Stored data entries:
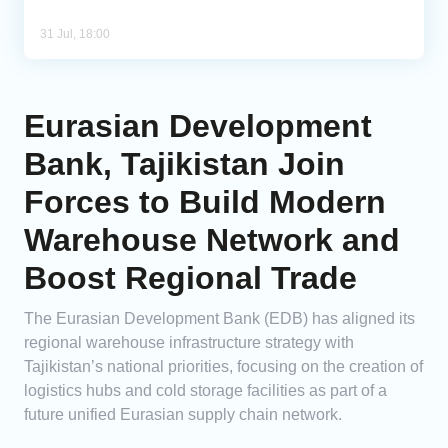
31 Jul, 18:00
Eurasian Development
Bank, Tajikistan Join
Forces to Build Modern
Warehouse Network and
Boost Regional Trade
The Eurasian Development Bank (EDB) has aligned its
regional warehouse infrastructure strategy with
Tajikistan’s national priorities, focusing on the creation of
logistics hubs and cold storage facilities as part of a
future unified Eurasian supply chain network.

- What to do: Report each line of the records that holds the word "Development".

- Task output:
Eurasian Development
The Eurasian Development Bank (EDB) has aligned its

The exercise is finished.